Calculation of the atomic mass of an individual atom

1. Find the atomic number of a given element or its isotope. Atomic number is the number of protons in the atoms of an element and never changes. For example, all hydrogen atoms, and only they have one proton. The atomic number of sodium is 11 because it has eleven protons in its nucleus, while the atomic number of oxygen is eight because it has eight protons in its nucleus. You can find the atomic number of any element in the periodic table - in almost all its standard versions, this number is indicated above the letter designation of the chemical element. The atomic number is always a positive integer.

   • Suppose we are interested in the carbon atom.

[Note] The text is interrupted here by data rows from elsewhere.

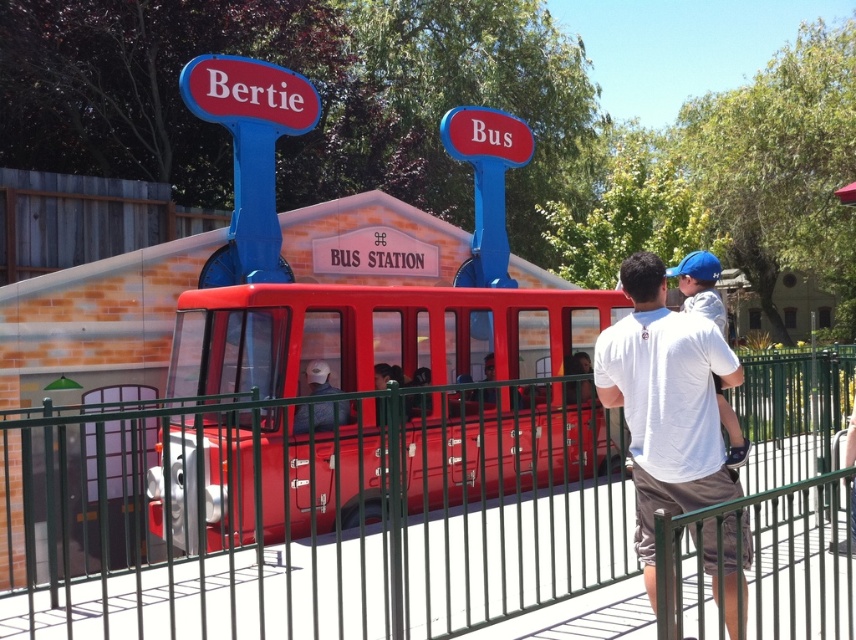 Is green metal fence at center further to the viewer compared to shiny red train car at center?

No, green metal fence at center is in front of shiny red train car at center.

Who is positioned more to the right, green metal fence at center or shiny red train car at center?

Positioned to the right is green metal fence at center.

Who is more forward, (183, 589) or (313, 321)?

Point (183, 589) is more forward.

Where is `green metal fence at center`? The width and height of the screenshot is (856, 640). green metal fence at center is located at coordinates (311, 518).

You are a GUI agent. You are given a task and a screenshot of the screen. Output one action in this format:
    pyautogui.click(x=<x>, y=<y>)
    Task: Click on the green metal fence at center
    Image resolution: width=856 pixels, height=640 pixels.
    Given the screenshot: What is the action you would take?
    pyautogui.click(x=311, y=518)

Which is below, green metal fence at center or white cotton shirt at center?

green metal fence at center

Image resolution: width=856 pixels, height=640 pixels. Find the location of `green metal fence at center`. green metal fence at center is located at coordinates (311, 518).

Is white cotton shirt at center positioned in front of matte black helmet at center?

Yes, white cotton shirt at center is in front of matte black helmet at center.

Which is below, white cotton shirt at center or matte black helmet at center?

white cotton shirt at center

Locate an element on the screen. This screenshot has width=856, height=640. white cotton shirt at center is located at coordinates (664, 403).

This screenshot has width=856, height=640. I want to click on white cotton shirt at center, so click(x=664, y=403).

Carbon atoms always have six protons, so we know that its atomic number is 6. In addition, we see that in the periodic table, at the top of the cell with carbon (C) is the number "6", indicating that the atomic carbon number is six.
   • Note that the atomic number of an element is not uniquely related to its relative atomic mass in the periodic table. Although, especially for the elements at the top of the table, it may appear that an element's atomic mass is twice its atomic number, it is never calculated by multiplying the atomic number by two.

2. Find the number of neutrons in the nucleus. The number of neutrons can be different for different atoms of the same element. When two atoms of the same element with the same number of protons have different numbers of neutrons, they are different isotopes of that element. Unlike the number of protons, which never changes, the number of neutrons in the atoms of a given element can often change, so the average atomic mass of an element is written as a decimal fraction with a value lying between two adjacent whole numbers.

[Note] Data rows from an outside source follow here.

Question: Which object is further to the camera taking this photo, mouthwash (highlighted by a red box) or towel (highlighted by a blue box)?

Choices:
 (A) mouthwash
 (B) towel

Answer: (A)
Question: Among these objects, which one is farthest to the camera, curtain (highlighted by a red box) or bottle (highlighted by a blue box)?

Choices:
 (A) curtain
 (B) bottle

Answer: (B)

   Add up the number of protons and neutrons. This will be the atomic mass of this atom. Ignore the number of electrons that surround the nucleus - their total mass is extremely small, so they have virtually no effect on your calculations.

Calculating the relative atomic mass (atomic weight) of an element

1. Determine which isotopes are contained in the sample. Chemists often determine the isotope ratios of a particular sample using a special instrument called a mass spectrometer. However, in training, this data will be provided to you in assignments, tests, and so on in the form of values ​​​​taken from the scientific literature.

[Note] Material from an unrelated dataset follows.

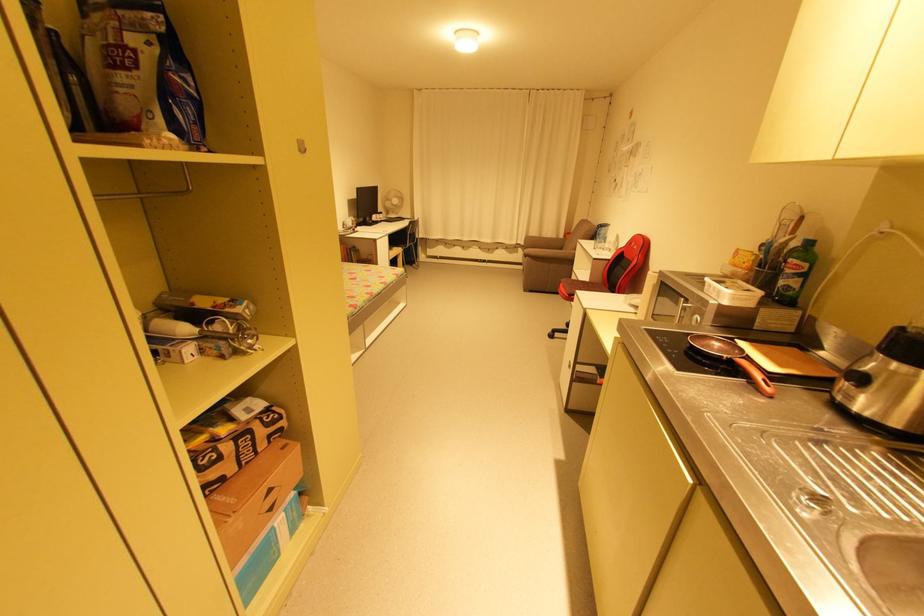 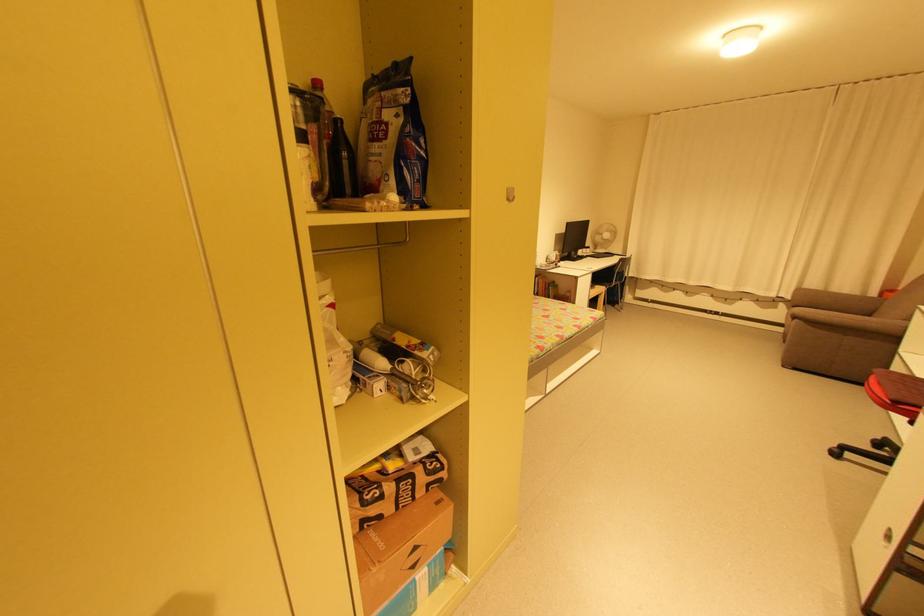 Locate, in the second image, the point that corresponds to pixel 385 215 in the first image.

(592, 249)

   • In our case, let's say that we are dealing with two isotopes: carbon-12 and carbon-13.

2. Determine the relative abundance of each isotope in the sample. For each element, different isotopes occur in different ratios. These ratios are almost always expressed as percentages. Some isotopes are very common, while others are very rare—sometimes so rare that they are difficult to detect. These values ​​can be determined using mass spectrometry or found in a reference book.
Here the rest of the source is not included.